The "dodged a bullet" dodge

I have read numerous comments thanking the polity for the November decision in the context of discussing the protests in Iran. A quick recap - Many analysts and observors laud Obama’s hands-off approach to the protestors under the reasonable assumption that giving open support to the protests will enable the ruling elite to marginalize and suppress the protestors. McCain criticized Obama’s muted response, saying that the U.S. should openly support the protestors. Many have pointed out the predictable results of that tack, namely a lot of feel good tough guy posturing here and more blood spilled abroad. Speculate how our government would respond to a protest movement that was singled out and endorsed by Iranian Super-villain Ahmadinejad for an analog. A lot of people are breathing sighs of relief at this, whew, thank goodness Mad dog McCain isn’t in office right now! (Google “Mccain iran dodged bullet” for examples).

The problem is that this is an argument from speculation and hypothetical, something one may consider a liberal specialty. Prior examples include: "Thanks, Ralph." “You really think we’d be in Iraq if Gore had won? Come ON!” Speculate on a past event and argue about the present circumstances on that set of circumstances. If anyone disagrees or calls this a fixed game, get indignant with a come on. A related set of arguments that project into the future are especially frustrating with respect to international politics – “what if we could take such and such an action without incurring a lot of collateral damage? I know it may be impossible, but assuming we could, let’s make an argument for why it would be a noble mission…” Eventually the impossibility is muted and you are left with the noble mission and –stifle your laughter - blundering efforts to do good. I hope you follow me here.

The “thank heavens McCain isn’t president” hypothetical is particularly galling because up until now we have had a president Obama who has largely continued upon and expanded his predecessors much reviled policies with respect to war, surveillance , state secrecy, torture, detention and corporate hand outs. He has walked back or completely spun around on many of the important issues of the most historic presidential campaign in generations, as many predicted. His statements in that reality, the one where he courted a particular electoral sensibility in order to become president, were often at complete odds with his actions in the present reality, where he is president. Why should we assume campaign McCain, or non-president McCain today, would behave exactly as President McCain would? Does it matter? And in the larger scope of things, if McCain would have been different on Iran but largely the same on everything else listed above, is that really a big deal? (I mean, besides to the Iranian protestors). This is such a marginal difference, indulging in that fantasy is a way to prop up the illusion that our system isn’t as closed as it is, that public opinion matters, and so on. It’s bullshit. After all, do we not have a bright shining example right in front of us that demonstrates how little political campaign rhetoric and mannerisms reflect upon actual policies once the candidate is in power? Of course non-President McCain is going to say something to criticize the president’s reaction; it’s the nature of our politics. Don’t take his statements past or present for how he would behave as president, similarly to just about everything Obama has done while in office runs contrary to things he did outside of the white house.

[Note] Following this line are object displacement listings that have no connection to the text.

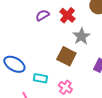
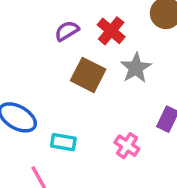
brown square: (66, 56) -> (88, 75), moved
pink cross: (65, 87) -> (127, 146), moved

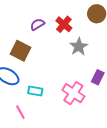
brown square: (88, 75) -> (20, 51), moved
pink cross: (127, 146) -> (73, 93), size x1.5

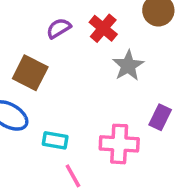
pink cross: (73, 93) -> (119, 144), turned -30
pink line: (20, 112) -> (73, 176), moved

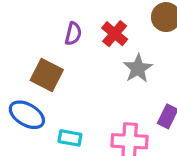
purple semicircle: (59, 28) -> (73, 34), turned 135

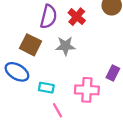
purple semicircle: (73, 34) -> (49, 17), size x1.5
gray star: (138, 68) -> (65, 46), moved, turned 30

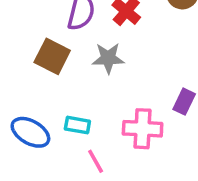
blue ellipse: (17, 72) -> (30, 132), moved

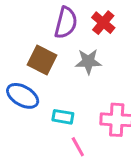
blue ellipse: (30, 132) -> (23, 96), moved

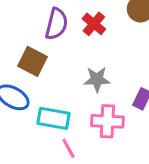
gray star: (88, 62) -> (97, 79), moved
cyan rectangle: (63, 117) -> (53, 118), size x1.5

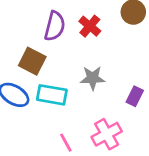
cyan rectangle: (53, 118) -> (52, 95), moved
pink cross: (107, 121) -> (107, 134), moved, turned -32

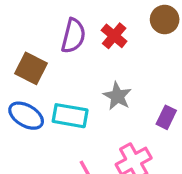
brown square: (32, 61) -> (31, 68), moved
gray star: (93, 78) -> (117, 96), turned 30

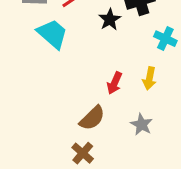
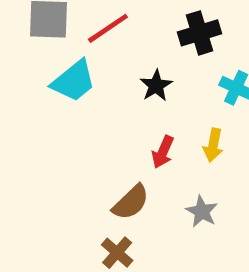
black star: (110, 19) -> (156, 86), moved
cyan trapezoid: (52, 34) -> (74, 81), turned 100

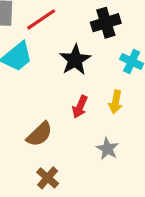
black star: (156, 86) -> (75, 60), size x1.4
brown semicircle: (131, 202) -> (40, 134), moved

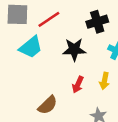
black star: (75, 60) -> (74, 50), turned 30

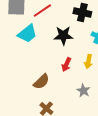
black cross: (97, 22) -> (82, 13), turned 30

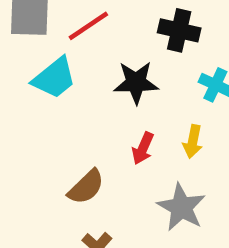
gray star: (83, 91) -> (181, 207), size x1.5

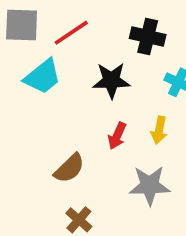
gray star: (181, 207) -> (150, 185), turned -30

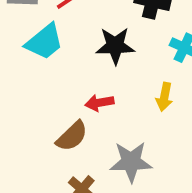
red arrow: (117, 136) -> (99, 103), moved, turned 56
gray star: (150, 185) -> (131, 162), moved

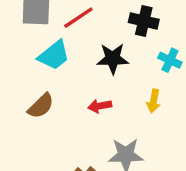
brown semicircle: (72, 136) -> (41, 106), moved

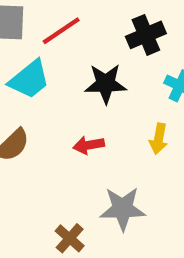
black cross: (144, 21) -> (146, 35), turned -36

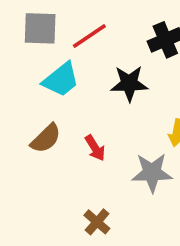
red arrow: (89, 145) -> (95, 148), moved, turned -112
gray star: (123, 209) -> (152, 173), moved

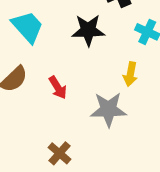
cyan trapezoid: (61, 80) -> (27, 27), turned -93

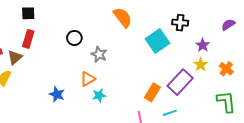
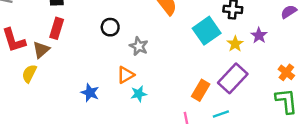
yellow star: (201, 65) -> (235, 44), moved
orange cross: (226, 69) -> (286, 72), moved

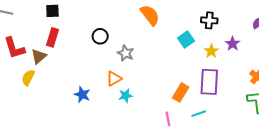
cyan square: (207, 31) -> (186, 39), size x0.7
purple rectangle: (233, 78) -> (209, 82), turned -40

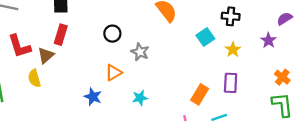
purple star: (233, 44) -> (268, 40), moved
yellow semicircle: (28, 78) -> (34, 78), turned -42
orange triangle: (114, 79) -> (114, 73), moved
purple rectangle: (209, 82) -> (231, 83), size x0.7

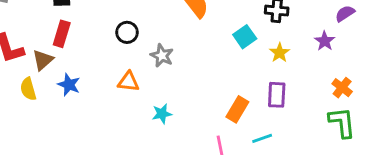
orange triangle: (114, 73) -> (128, 82), turned 36
blue star: (93, 97) -> (69, 85), moved

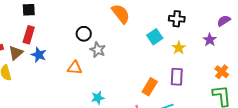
black circle: (127, 32) -> (84, 34), moved
blue star: (69, 85) -> (39, 55), moved
cyan star: (162, 114) -> (98, 98), moved

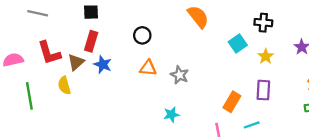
black circle: (84, 34) -> (142, 35), moved
gray star: (98, 50) -> (180, 75), moved
orange triangle: (75, 68) -> (148, 68), moved

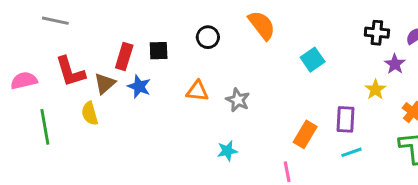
black square: (91, 12) -> (159, 51), moved
black cross: (263, 23) -> (377, 33), moved
black circle: (142, 35) -> (208, 37), moved
yellow star: (266, 56) -> (375, 89), moved
cyan line: (252, 125) -> (351, 152), moved

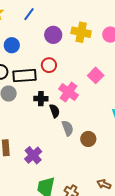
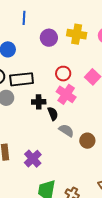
blue line: (29, 14) -> (24, 18), turned -32
red circle: (49, 65) -> (63, 74), moved
gray semicircle: (68, 128) -> (66, 130), turned -35

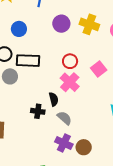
black cross: (39, 102) -> (38, 111), moved
brown circle: (87, 141) -> (84, 147), moved
purple cross: (33, 159) -> (64, 143), moved, turned -30

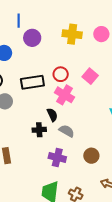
purple circle: (61, 24) -> (32, 38), moved
black rectangle: (28, 61) -> (32, 82), moved
purple cross: (64, 143) -> (57, 157), moved

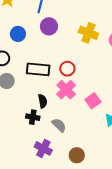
pink square: (90, 76) -> (93, 101), moved
black semicircle: (52, 115) -> (43, 101), moved

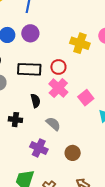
purple circle: (49, 26) -> (30, 33), moved
yellow cross: (88, 33) -> (80, 43), moved
black cross: (33, 117) -> (15, 120), moved

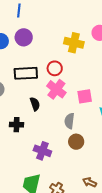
pink square: (86, 98) -> (85, 96), turned 35
gray semicircle: (53, 124) -> (69, 121), moved, turned -119
brown circle: (73, 153) -> (76, 142), moved

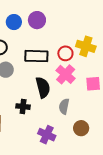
yellow cross: (74, 43) -> (86, 46), moved
black semicircle: (35, 104) -> (43, 87), size x1.5
gray semicircle: (69, 121) -> (64, 106), moved

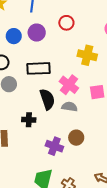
red circle: (65, 53) -> (66, 23), moved
gray semicircle: (64, 106) -> (69, 107), moved, turned 91
brown circle: (81, 128) -> (76, 138), moved

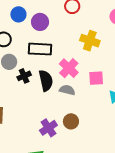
purple circle: (37, 33) -> (40, 22), moved
black cross: (29, 120) -> (24, 76), moved, turned -32
purple cross: (54, 146) -> (48, 128), turned 30

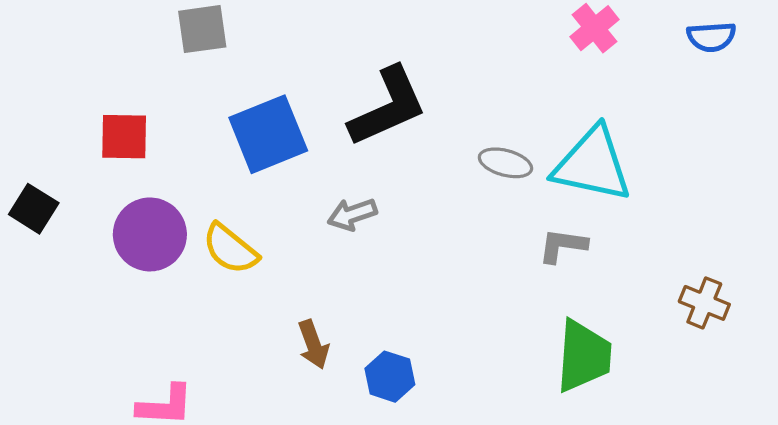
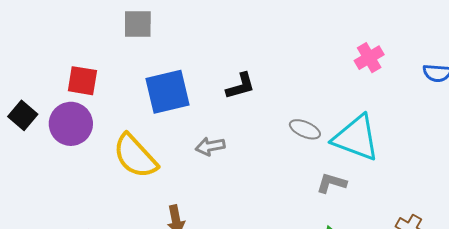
black L-shape: (388, 107) -> (240, 86), size x0.6
purple circle: (150, 234) -> (71, 124), moved
yellow semicircle: (230, 249) -> (135, 156), size x1.4

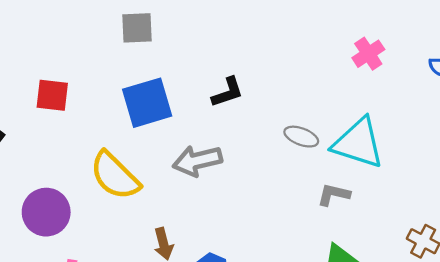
gray square: (138, 24) -> (137, 28), moved
purple circle: (71, 124) -> (46, 212), moved
gray arrow: (210, 146) -> (197, 161), size x1.5

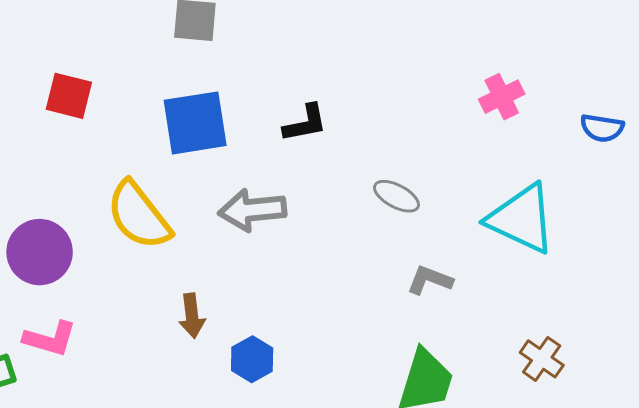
cyan triangle: (358, 143) -> (522, 219), moved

There is something sad about clinging to this scrap of nothing to keep hope alive for the lesser of two evils dynamic in our electoral politics.

2 comments:

Denise said...

I agree, good point but I would have stated it in a much simpler fashion but good job, cheers to you!

Thomas Daulton said...

Long before the election, I predicted that (if a Democrat won) the rank-and-file Democrats would use this sort of dodge, although I mis-predicted the exact phrasing. My prediction was that 2009 Democratic rhetoric about the President would recycle the 2005 Republican rhetoric about the Iraq war:

---2005---
Me: "Iraq is a quagmire we never should have gotten into, it's going to wreck our economy and kill thousands of Americans (and hundreds of thousands of Iraqis) no matter what we do or how it turns out. We could have used other means."
Republican: "Oh, so I take it you're pro-Saddam? You think everything would be peachy if we just put your best pal, your buddy Saddam back in power?"

---2009---
Me: "Obama has broken a lot of campaign promises and I think he's severely mis-handling the financial crisis."
Democrat: "Oh, so I take it you want to put Bush back in office? Just shut up and be glad it's a Democrat."


... so apparently I mis-predicted the phraseology, but I think the tactic was predictable.

Manichean dichotomy. Useful on either side. Ya gotta love it.